Start of MATERIALS PROVIDED

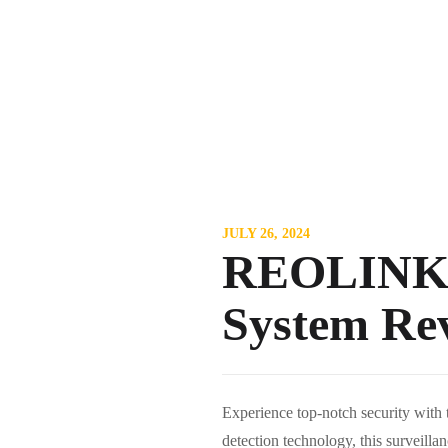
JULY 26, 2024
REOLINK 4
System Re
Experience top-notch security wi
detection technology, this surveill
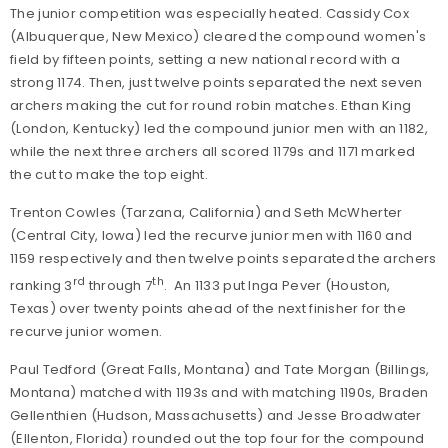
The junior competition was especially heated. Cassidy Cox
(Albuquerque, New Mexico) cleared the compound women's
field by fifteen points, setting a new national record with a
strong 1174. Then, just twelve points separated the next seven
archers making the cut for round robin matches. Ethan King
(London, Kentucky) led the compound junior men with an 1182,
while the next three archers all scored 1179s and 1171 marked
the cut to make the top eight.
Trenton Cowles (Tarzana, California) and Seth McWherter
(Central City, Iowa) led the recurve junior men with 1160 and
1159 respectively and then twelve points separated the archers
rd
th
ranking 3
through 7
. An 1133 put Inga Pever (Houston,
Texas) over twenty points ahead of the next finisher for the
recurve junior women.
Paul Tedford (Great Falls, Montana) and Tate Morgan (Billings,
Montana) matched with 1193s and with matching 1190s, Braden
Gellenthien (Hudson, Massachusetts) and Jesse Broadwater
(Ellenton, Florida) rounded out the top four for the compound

End of MATERIALS PROVIDED
Start of MATERIALS PROVIDED

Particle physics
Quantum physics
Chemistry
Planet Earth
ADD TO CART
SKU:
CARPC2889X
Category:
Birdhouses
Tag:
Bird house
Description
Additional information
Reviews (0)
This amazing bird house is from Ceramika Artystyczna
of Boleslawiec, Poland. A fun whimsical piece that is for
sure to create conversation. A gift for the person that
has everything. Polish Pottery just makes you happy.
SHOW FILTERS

End of MATERIALS PROVIDED

▶ PROBLEM REQUIREMENTS
Where does the word "separated" appear in the listing above? Copy every line that holds it.

▶ EXPECTED OUTPUT
strong 1174. Then, just twelve points separated the next seven
1159 respectively and then twelve points separated the archers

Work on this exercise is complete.